Joonho Kim School of Natural Sciences, Institute for Advanced Study, Princeton, NJ 08540, USA [email protected] Jaedeok Kim AI Center, Samsung Research, Seoul 06765, Republic of Korea Dario Rosa School of Physics, Korea Institute for Advanced Study, 85 Hoegi-ro, Dongdaemun-gu, Seoul 02455, Republic of Korea Department of Physics, Korea Advanced Institute of Science and Technology,
291 Daehak-ro, Yuseong-gu, Daejeon 34141, Republic of Korea

Abstract

We explore the effectiveness of variational quantum circuits in simulating the ground states of quantum many-body Hamiltonians. We show that generic high-depth circuits, performing a sequence of layer unitaries of the same form, can accurately approximate the desired states. We demonstrate their universal success by using two Hamiltonian systems with very different properties: the transverse field Ising model and the Sachdev-Ye-Kitaev model. The energy landscape of the high-depth circuits has a proper structure for the gradient-based optimization, i.e. the presence of local extrema – near any random initial points – reaching the ground level energy. We further test the circuit’s capability of replicating random quantum states by minimizing the Euclidean distance.

I Introduction

Variational Quantum Eigensolver (VQE) Peruzzo et al. (2014); McClean et al. (2016) is one of the most promising hybrid quantum-classical (HQC) algorithms, which may offer a precise approximation of the ground state of quantum systems. It is based on the iterative application of the following three steps: state preparation, measurement and optimization. Let us briefly describe each step. First, the preparation of a trial state $|\psi(\bm{\theta})\rangle$ is carried out by successive application of unitary quantum gates that depend on variational parameters $\bm{\theta}$ . Second, the measurement step estimates the trial state mean energy,

\displaystyle E(\bm{\theta})\equiv\langle\psi(\bm{\theta})|\mathcal{H}|\psi(\bm{\theta})\rangle,

(1)

by taking the expectation value of Hamiltonian $\mathcal{H}$ of the target system over the trial state. Third, the optimization step adjusts the variational parameters $\bm{\theta}$ of the trial wavefunction to minimize the mean state energy $E(\bm{\theta})$ by applying a classical optimization algorithm. See Cao et al. (2019) and references therein for more details. After a sufficient number of iterations, the variational state $|\psi(\bm{\theta}^{*})\rangle$ at a convergence point $\bm{\theta}=\bm{\theta}^{*}$ is expected to reproduce well the ground state of the target Hamiltonian $\mathcal{H}$ , under the assumption that the state Ansatz $|\psi(\bm{\theta})\rangle$ is parametrically expressible and well-trainable under the gradient based optimization. It is then a crucial question to find such an Ansatz.
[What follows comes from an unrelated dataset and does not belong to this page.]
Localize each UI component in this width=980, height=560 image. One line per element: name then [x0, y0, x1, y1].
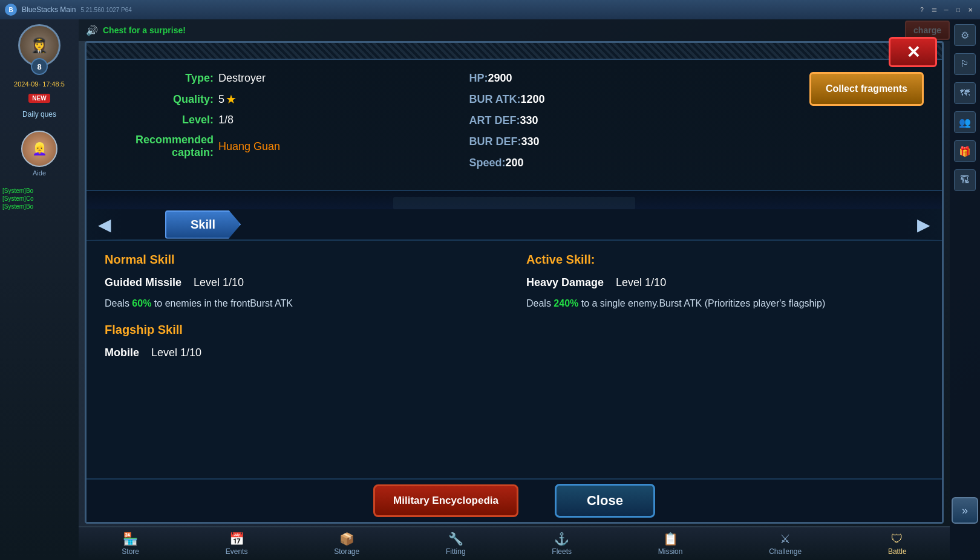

Ideally, we are looking for a universally effective Ansatz capable of solving the VQE problem associated with an arbitrary target Hamiltonian. Note that it is generically a very challenging task: unless the target Hamiltonian is local, the ground states of non-local interacting systems are relatively close to typical quantum states that constitute most of the Hilbert space. Universality is thus equivalent to demand a circuit Ansatz to approximate any random state $|\phi\rangle$ at certain values of the circuit parameters.

The existence of a parameter set ${\bm{\varphi}}$ , such that $|\psi({\bm{\varphi}})\rangle\simeq|\phi\rangle$ , is therefore a necessary condition for the effectiveness of the variational circuit. On top of that, we must concern if the gradient descent optimization can actually reach the parameters ${\bm{\varphi}}$ from randomly initialized ones. Suppose that we use a layered quantum circuit composed of repetitive application of variational layers with the same architecture. Since increasing the number of layers extends the dimension of the parameter space, it can affect the circuit’s expressibility only positively. However, there has been a reported tension between increasing depth of layers and trainability of the circuit via minimizing the mean energy, (1), known as the barren plateau phenomenon McClean et al. (2018).
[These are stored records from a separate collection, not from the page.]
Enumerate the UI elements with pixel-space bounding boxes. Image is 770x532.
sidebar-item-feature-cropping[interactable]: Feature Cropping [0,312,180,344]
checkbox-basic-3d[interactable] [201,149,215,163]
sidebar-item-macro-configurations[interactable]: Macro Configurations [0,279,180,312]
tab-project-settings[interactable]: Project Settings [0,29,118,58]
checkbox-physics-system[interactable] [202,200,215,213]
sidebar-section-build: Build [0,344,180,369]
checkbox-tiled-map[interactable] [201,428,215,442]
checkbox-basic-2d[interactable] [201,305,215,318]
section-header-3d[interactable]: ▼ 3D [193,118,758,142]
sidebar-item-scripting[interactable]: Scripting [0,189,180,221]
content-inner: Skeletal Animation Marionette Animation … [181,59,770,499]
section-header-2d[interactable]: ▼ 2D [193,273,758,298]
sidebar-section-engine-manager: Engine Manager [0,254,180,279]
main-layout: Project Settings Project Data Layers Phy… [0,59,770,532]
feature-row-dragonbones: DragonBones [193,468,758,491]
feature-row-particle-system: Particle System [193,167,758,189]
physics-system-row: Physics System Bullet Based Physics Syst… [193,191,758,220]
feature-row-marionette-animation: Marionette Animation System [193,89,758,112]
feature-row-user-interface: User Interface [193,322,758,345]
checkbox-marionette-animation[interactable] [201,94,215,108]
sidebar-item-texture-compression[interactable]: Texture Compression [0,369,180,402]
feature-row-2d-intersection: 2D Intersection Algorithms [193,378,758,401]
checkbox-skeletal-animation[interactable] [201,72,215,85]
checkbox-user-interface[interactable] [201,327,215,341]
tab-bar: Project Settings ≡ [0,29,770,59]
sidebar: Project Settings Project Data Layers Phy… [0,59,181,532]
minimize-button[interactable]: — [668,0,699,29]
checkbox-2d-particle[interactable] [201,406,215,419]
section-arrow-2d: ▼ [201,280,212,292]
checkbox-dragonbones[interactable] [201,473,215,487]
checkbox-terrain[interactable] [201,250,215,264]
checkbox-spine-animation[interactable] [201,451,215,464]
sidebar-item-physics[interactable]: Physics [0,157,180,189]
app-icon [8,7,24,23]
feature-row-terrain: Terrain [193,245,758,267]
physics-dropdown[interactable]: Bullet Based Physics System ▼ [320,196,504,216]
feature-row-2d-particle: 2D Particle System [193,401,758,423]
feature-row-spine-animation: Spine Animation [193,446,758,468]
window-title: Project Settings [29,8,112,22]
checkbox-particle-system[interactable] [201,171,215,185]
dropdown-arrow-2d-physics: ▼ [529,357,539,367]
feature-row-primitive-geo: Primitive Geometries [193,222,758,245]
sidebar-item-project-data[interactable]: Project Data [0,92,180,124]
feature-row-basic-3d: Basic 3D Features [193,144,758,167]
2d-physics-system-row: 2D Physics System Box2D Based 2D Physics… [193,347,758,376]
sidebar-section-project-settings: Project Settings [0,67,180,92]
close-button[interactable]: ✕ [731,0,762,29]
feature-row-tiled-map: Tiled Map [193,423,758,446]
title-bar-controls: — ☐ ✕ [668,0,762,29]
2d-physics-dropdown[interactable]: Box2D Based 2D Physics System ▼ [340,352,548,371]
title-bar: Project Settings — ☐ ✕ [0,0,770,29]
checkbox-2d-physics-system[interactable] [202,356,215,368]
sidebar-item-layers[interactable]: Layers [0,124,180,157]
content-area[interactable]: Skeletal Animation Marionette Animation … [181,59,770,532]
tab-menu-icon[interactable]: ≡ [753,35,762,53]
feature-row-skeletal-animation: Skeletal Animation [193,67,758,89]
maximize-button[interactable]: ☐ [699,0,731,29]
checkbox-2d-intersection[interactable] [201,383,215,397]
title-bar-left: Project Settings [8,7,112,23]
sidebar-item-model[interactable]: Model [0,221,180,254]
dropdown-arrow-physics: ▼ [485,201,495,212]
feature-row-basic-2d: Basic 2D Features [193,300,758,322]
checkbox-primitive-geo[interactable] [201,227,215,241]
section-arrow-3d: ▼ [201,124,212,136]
When the layered circuit reaches a certain depth such that it evolves to an approximate 2-design, a numerical experiment McClean et al. (2018) has shown the exponential decay of the variance of energy gradients $\nabla_{\bm{\theta}}E(\bm{\theta})$ with respect to the number $n$ of qubits — for random circuit states obtained by uniformly sampling from the parameter space. Combined with another fact that the random energy gradient vanishes on average, Chebyshev’s inequality implies that the initial energy gradient can exponentially rarely deviate from zero. Such diminishing gradients hinder the beginning of efficient energy minimization, possibly causing the variational state to be stuck on non-optimal plateaus.

There have been several proposals to overcome the vanishing gradient problem and optimize the variational circuit. The most obvious approach is to incorporate some physics information on the target Hamiltonian Liu et al. (2019); Gard et al. (2020); Seki et al. (2020); Wiersema et al. (2020), e.g. the ground state symmetry, for designing a less generic problem-tailored Ansatz. As an alternative direction towards the universal applicability of the variational algorithms, novel initialization Grant et al. (2019); Verdon et al. (2019), architecture Cerezo et al. (2020); Volkoff and Coles (2021), and optimization Stokes et al. (2020); Skolik et al. (2020); Koczor and Benjamin (2020) of generic purpose circuits have been developed to enhance the circuit performance.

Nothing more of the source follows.